Pornographie par caméras-espions

Les vidéos ou photos des victimes de Molka font l’objet de commentaires humiliants et outrageants sur de nombreux sites et forums. Ce type de victimisation s’inscrit dans le cadre de la violence de genre. Elle ne correspond plus spécifiquement à de la discrimination à l’égard des filles. Ce genre de pornographie est en fait une violation du droit à l’intimité et à la possession de son corps.

Les caméras miniatures sont insérées dans des objets du quotidien tels que les téléphones, les montres, les stylos, ou encore dans les branches de lunettes. Elles sont souvent cachées dans les vestiaires, les cabines d’essayage ou les toilettes publiques. Ces pratiques se sont même professionnalisées. Ces images volées sont ensuite partagées sur des groupes privés en ligne ou sur des sites pornographiques. Le corps est alors exposé. Des personnes peu vêtues ou nues se retrouvent sous les feux des projecteurs et subissent, par la suite, des commentaires et attitudes misogynes.

Filmées à leur insu, certaines femmes font aussi les frais de vengeance pornographique, lorsque leurs ex partagent publiquement des vidéos de leurs rapports. Tous les milieux sociaux sont touchés : même les stars de K-pop, objets de fierté commerciale nationale, se retrouvent sur les bancs des accusés. Ces derniers jours, une nouvelle affaire de violences faites aux femmes a fait la Une. Il s’agit d’un scandale qui vise le chanteur Jung Jong-young, accusé d’avoir diffusé des vidéos sexuelles avec plusieurs partenaires, filmées sans leur consentement. Peu de temps avant, la presse sud-coréenne révélait l’affaire Seungri, membre du célèbre groupe de K-pop BIGBANG, inculpé pour « incitation à la prostitution ».

« No Molka », Station de métro à Séoul

En dix ans, les délits liés à ces caméras ont augmenté de 800% sur la péninsule coréenne. Un quart des délits sexuels est un délit lié aux Molkas.

Mais révéler les faits à la police n’est pas facile pour chaque victime. Certaines se sentent encore plus vulnérables après en avoir parlé, de peur de ne pas être crues ou d’être réprimandées par les voyeurs. Porter plainte peut également déboucher sur un chantage ou autre domination perverse.

Le pays en lutte contre les voyeurs high-tech

L’un des derniers recensements élevait à 7600 le nombre de délits liées au Molka (vidéos diffusées et partagées par les voyeurs). Il indique également que ces derniers ont été multipliés par 5 en 7 ans.

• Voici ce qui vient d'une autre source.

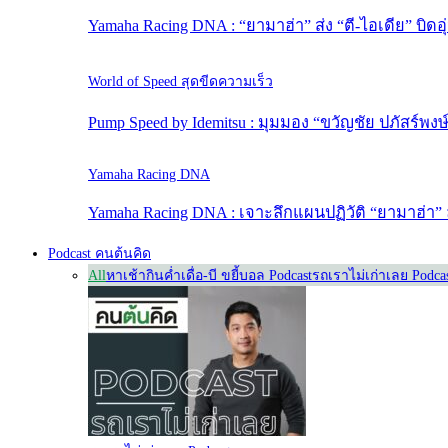
Yamaha Racing DNA : “ยามาฮ่า” ส่ง “ตี-ไอเดีย” บิดอุ
World of Speed สุดขีดความเร็ว
Pump Speed by Idemitsu : มุมมอง “ขวัญชัย ปภัสร์พง
Yamaha Racing DNA
Yamaha Racing DNA : เจาะลึกแผนปฏิวัติ “ยามาฮ่า” 
Podcast คนต้นคิด
All
หาเช้ากินค่ำ
เดื่อ-บี ขยี้บอล Podcast
รถเราไม่เก่าเลย Podca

Les crimes sexuels ont pris une telle ampleur qu’une partie de la société sud-coréenne se soulève peu à peu. La déferlante #MeToo en 2018 a engendré une véritable dynamique féministe dans le pays. La parole se libère, et la colère s’élève dans l’espace public.

“My life is not your porn”, manifestation à Séoul, été 2018

Le 09 juin 2018, plus de 20 000 personnes ont arpenté les rues de Séoul pour s’indigner contre ce fléau. Le 4 août dernier, elles étaient 70 000 à manifester dans la capitale et scandaient « Ma vie n’est pas votre porno », expression devenue un slogan et un symbole. Cependant, signe d’un environnement qui demeure oppressant, certaines manifestantes refusent de montrer leur visage ou d’être photographiées lors des protestations.

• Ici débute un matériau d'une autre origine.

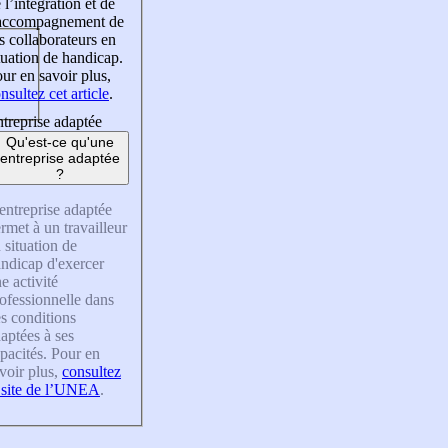
 l’intégration et de
’accompagnement de
s collaborateurs en
tuation de handicap.
ur en savoir plus,
nsultez cet article
.
treprise adaptée
Qu'est-ce qu'une
entreprise adaptée
?
entreprise adaptée
rmet à un travailleur
 situation de
ndicap d'exercer
e activité
ofessionnelle dans
s conditions
aptées à ses
pacités. Pour en
voir plus,
consultez
 site de l’UNEA
.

En avril 2018, plus de 200 000 personnes ont signé une pétition pour demander l’interdiction des ventes de caméras cachées. D’autres initiatives ont été prises pour combattre ces dernières.

En 2016, la mairie de Séoul a déployé une brigade de 50 femmes pour contrôler les toilettes publiques et les vestiaires de gymnases. Alors qu’en 1987, les initiatives de ce type concernaient essentiellement la lutte contre les crimes liés aux pickpockets, aujourd’hui les autorités se concentrent bien plus sur les crimes de harcèlements sexuels, notamment sur les Molkas. 

Inspection des toilettes publiques pour détecter les caméras cachées

Le site Sora.net a été supprimé dernièrement par les autorités, grâce à une campagne menée en partie par l’organisation Digital Sex Crime Out en 2015. Ce site pornographique illégal hébergeait des milliers de contenus où les femmes étaient publiquement rabaissées. Celles qui apparaissaient sur ce site tristement populaire n’étaient évidemment pas consentantes. La plupart d’entre elles n’étaient d’ailleurs pas au courant de leur présence sur le site. Sora.net comptabilisait plus d’un million d’utilisateurs. 62 personnes ont été arrêtées pour production de contenus illégaux et jeux d’argent.

Des actions similaires sont gérées par des justiciers du net, aussi appelés les « nitizens ». Ces internautes citoyens anonymes passent Internet au peigne fin. Ils mènent des investigations sérieuses dans tous les milieux, y compris parmi celui des personnalités et du showbiz.

Si des citoyens prennent la responsabilité de faire justice eux-mêmes, c’est parce qu’ils estiment que l’État n’est pas assez actif. Pourtant, le gouvernement ne semble pas totalement désinvesti dans la lutte contre le voyeurisme sexuel. Il s’est engagé à œuvrer davantage pour l’égalité hommes-femmes. Le Président Moon tente de mettre en œuvre des mesures politiques, avec par exemple l’augmentation des peines qui sont pour l’instant d’un maximum de 5 ans de prison et 8000 euros d’amendes. Une limitation des ventes de caméras miniatures a également été mise en place. Enfin, des organisations de nettoyage d’internet ou des lieux publics agissent pour déterrer les éventuelles caméras espions.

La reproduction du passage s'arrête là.